Informationsverarbeitung bei Drosophila: Neues EU-Forschungsnetz für Doktoranden am Start

Petra Giegerich Kommunikation und Presse
Johannes Gutenberg-Universität Mainz

    Mainzer Neurobiologie ist an einem EU-geförderten Forscher-Erstausbildungsnetz in den systemischen Neurowissenschaften beteiligt

    Acht europäische Forschungseinrichtungen, darunter die Johannes Gutenberg-Universität Mainz (JGU), und drei industrielle Partner haben sich in einem EU-Projekt zusammengeschlossen, um jungen Wissenschaftlern ein herausragendes Forschungsumfeld auf dem Gebiet der systemischen Neurowissenschaften zu bieten. Das Projekt mit der Bezeichnung „FLiACT“ wird von der EU durch Marie-Curie-Maßnahmen für vier Jahre gefördert. Die beteiligten Partner arbeiten an unterschiedlichen, sich ergänzenden Fragen der Neurowissenschaft von der Molekulargenetik bis zum Bioengineering. Als Modellorganismus dient dabei das Nervensystem der Taufliege Drosophila melanogaster. Das Ziel von FLiACT ist es, ein einmaliges Ausbildungsnetzwerk zu schaffen, um neue Forschungsgebiete zu fördern und die Beziehungen zu anderen Forschungseinrichtungen zu stärken. An der JGU ist die Arbeitsgruppe von Univ.-Prof. Dr. Roland Strauss am Institut für Zoologie mit ihrem Schwerpunkt Neurobiologie an dem Netzwerk beteiligt.

    Das Verständnis der Gehirnfunktionen gehört aktuell zu den größten Herausforderungen in der Forschung. Um die Abläufe zu verstehen, werden verschiedene Ebenen betrachtet, angefangen von den genetischen Grundlagen, über biochemische Signalwege und Nervenbahnen bis zur Ausprägung eines bestimmten Verhaltens. Für die Untersuchungen, wie wir Informationen von Sinneswahrnehmungen aufnehmen und verarbeiten, hat sich in den letzten Jahrzehnten die Taufliege Drosophila als der herausragende Modellorganismus etabliert. Drosophila, auch als „Fruchtfliege“ bezeichnet, gilt mittlerweile außerdem als außerordentlich hilfreich, um die genetischen Grundlagen von neurodegenerativen Erkrankungen wie der Alzheimer-Demenz zu erforschen. Zwar hat das menschliche Gehirn eine Million Mal mehr Neuronen als Drosophila, wegen der gemeinsamen Bauprinzipien ermöglicht es die Untersuchung des Mini-Gehirns aber, komplexe Gehirnfunktionen zu verstehen.
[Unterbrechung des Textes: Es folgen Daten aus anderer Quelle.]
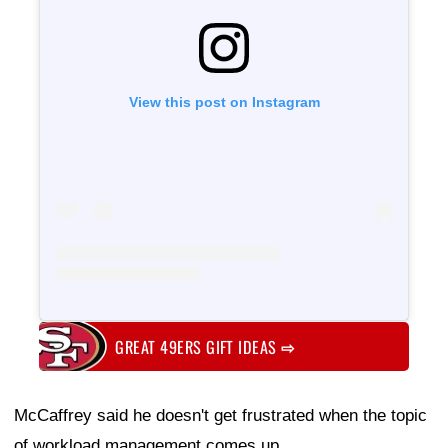
View this post on Instagram
GREAT 49ERS GIFT IDEAS
⇨
McCaffrey said he doesn't get frustrated when the topic
of workload management comes up.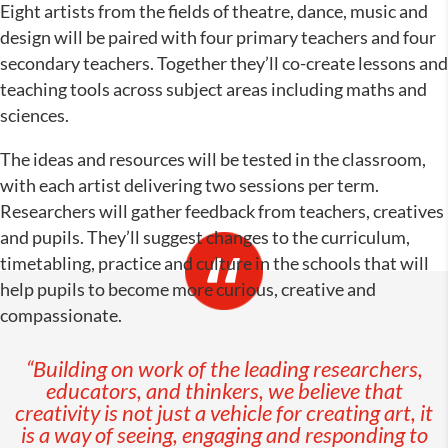
Eight artists from the fields of theatre, dance, music and
design will be paired with four primary teachers and four
secondary teachers. Together they’ll co-create lessons and
teaching tools across subject areas including maths and
sciences.
The ideas and resources will be tested in the classroom,
with each artist delivering two sessions per term.
Researchers will gather feedback from teachers, creatives
and pupils. They’ll suggest changes to the curriculum,
timetabling, practice and culture in the schools that will
help pupils to become more curious, creative and
compassionate.
“Building on work of the leading researchers,
educators, and thinkers, we believe that
creativity is not just a vehicle for creating art, it
is a way of seeing, engaging and responding to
    Zwölf junge europäische Wissenschaftlerinnen und Wissenschaftler haben nun durch FLiACT die Chance, eine Doktorarbeit oder – wie im Falle von Mainz – ein Postdoktorandenprojekt auf dem neuesten Stand der Neurowissenschaften aufzunehmen. Die Teilnehmer werden einen großen Teil ihrer Arbeit in Kooperation mit den Partnereinrichtungen erstellen, beispielsweise durch gemeinsame Experimente. Sie werden in interdisziplinären Workshops darin geschult, sich innovative Technologien im Bereich Neurogenetik, Neuroanatomie, Neuroimaging und Verhaltensanalyse anzueignen und von den industriellen Partnern in dem Projekt beispielsweise in Fragen zum Technologietransfer oder Projektmanagement unterrichtet. Kooperationsmöglichkeiten bestehen zudem mit dem US-Forschungsinstitut Janelia Farm Research Campus.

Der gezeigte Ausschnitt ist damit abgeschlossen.